- _EXERCISE DIRECTIONS_: Line by line, check the data for the string "chứa" and state how many lines have it, nothing more.

(RECORDED INFORMATION)

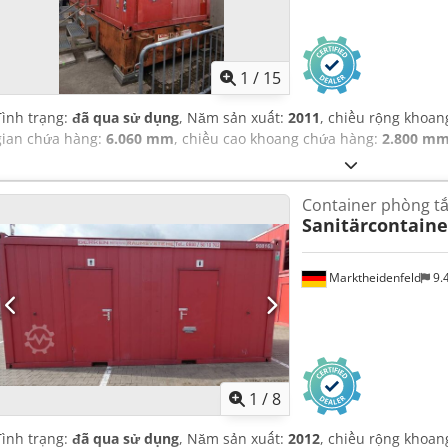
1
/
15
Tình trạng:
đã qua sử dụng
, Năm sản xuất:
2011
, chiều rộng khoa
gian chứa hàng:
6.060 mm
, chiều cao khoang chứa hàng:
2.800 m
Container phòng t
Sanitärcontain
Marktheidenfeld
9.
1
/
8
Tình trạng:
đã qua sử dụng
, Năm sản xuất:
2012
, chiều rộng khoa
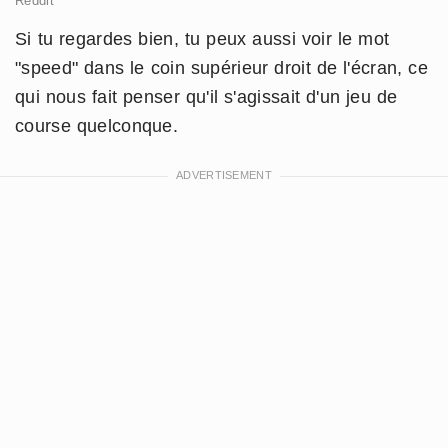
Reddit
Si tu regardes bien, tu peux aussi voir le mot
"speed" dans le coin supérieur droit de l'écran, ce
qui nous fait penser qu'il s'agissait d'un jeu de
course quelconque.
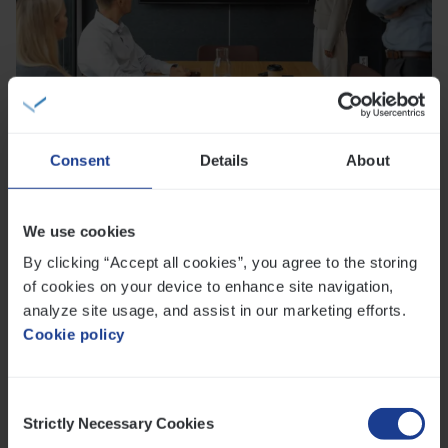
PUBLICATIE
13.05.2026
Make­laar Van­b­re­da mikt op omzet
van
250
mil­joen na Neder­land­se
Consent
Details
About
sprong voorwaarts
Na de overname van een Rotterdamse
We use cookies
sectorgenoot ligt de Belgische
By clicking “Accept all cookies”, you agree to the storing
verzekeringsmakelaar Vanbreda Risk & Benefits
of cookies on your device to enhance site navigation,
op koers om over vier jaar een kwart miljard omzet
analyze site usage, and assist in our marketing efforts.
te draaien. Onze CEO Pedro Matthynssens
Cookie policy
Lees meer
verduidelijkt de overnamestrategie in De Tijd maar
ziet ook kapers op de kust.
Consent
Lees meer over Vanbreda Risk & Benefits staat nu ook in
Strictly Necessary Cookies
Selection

(End RECORDED INFORMATION)
(RECORDED INFORMATION)

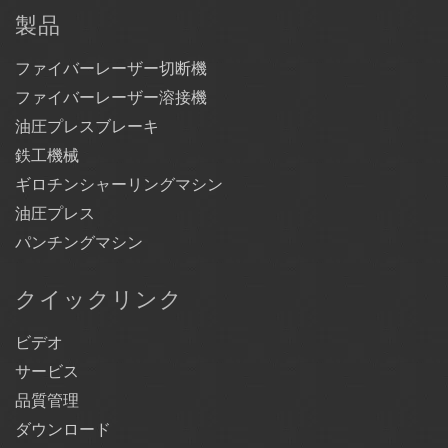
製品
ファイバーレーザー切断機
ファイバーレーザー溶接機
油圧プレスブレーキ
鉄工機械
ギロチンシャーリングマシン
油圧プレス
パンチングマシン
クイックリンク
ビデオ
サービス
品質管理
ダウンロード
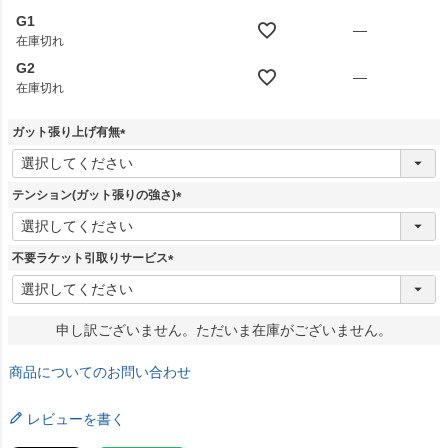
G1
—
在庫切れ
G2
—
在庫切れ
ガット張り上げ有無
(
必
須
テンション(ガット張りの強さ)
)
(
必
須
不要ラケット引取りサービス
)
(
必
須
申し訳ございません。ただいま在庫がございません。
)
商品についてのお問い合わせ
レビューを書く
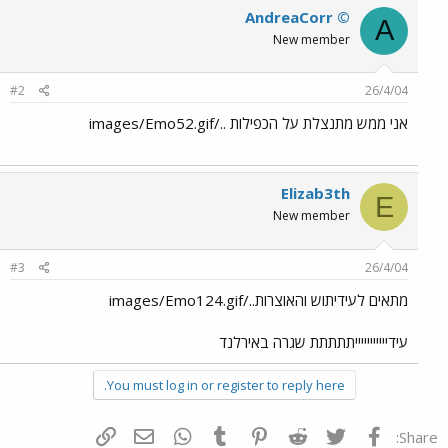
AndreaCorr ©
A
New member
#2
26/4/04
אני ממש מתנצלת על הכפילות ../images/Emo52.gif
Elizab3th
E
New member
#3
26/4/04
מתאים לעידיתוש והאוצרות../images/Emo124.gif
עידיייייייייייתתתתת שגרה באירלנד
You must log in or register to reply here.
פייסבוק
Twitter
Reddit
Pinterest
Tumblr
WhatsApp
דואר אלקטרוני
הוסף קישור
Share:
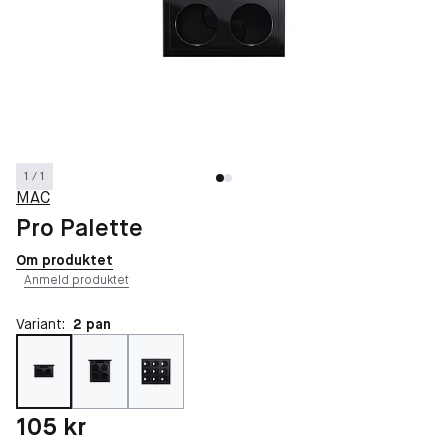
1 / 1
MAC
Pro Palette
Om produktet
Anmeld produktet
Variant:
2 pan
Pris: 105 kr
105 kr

(End RECORDED INFORMATION)
(RECORDED INFORMATION)

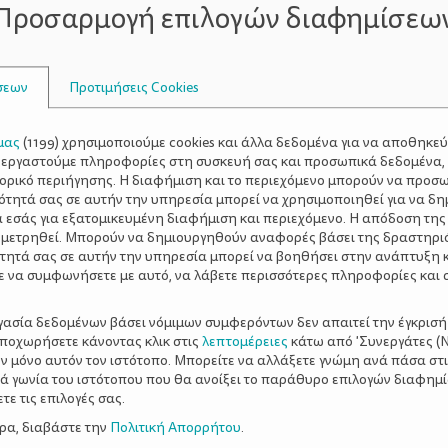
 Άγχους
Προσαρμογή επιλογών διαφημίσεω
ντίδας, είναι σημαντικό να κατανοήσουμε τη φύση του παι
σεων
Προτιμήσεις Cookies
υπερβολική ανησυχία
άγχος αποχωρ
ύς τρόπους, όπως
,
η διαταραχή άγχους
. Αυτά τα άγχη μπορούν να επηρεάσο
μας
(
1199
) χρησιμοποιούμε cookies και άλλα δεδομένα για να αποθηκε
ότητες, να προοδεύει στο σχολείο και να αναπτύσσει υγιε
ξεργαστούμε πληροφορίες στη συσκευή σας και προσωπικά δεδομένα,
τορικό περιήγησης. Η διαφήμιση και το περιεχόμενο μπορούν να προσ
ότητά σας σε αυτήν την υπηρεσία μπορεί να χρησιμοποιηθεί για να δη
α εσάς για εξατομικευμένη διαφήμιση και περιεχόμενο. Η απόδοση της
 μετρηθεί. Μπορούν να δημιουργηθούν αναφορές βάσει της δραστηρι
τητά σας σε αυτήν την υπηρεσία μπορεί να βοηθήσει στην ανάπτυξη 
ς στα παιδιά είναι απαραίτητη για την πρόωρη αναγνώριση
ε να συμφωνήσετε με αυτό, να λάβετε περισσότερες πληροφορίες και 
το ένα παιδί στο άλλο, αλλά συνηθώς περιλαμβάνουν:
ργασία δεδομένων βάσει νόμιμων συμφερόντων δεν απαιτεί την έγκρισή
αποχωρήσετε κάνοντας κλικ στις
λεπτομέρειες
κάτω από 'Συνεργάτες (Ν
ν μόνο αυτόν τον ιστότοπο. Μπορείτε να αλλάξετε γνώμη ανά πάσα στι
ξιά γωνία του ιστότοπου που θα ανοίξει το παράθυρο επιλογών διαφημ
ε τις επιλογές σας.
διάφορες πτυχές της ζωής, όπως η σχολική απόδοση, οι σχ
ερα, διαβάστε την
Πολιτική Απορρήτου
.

(End RECORDED INFORMATION)

- _WRITTEN ANSWER_: 2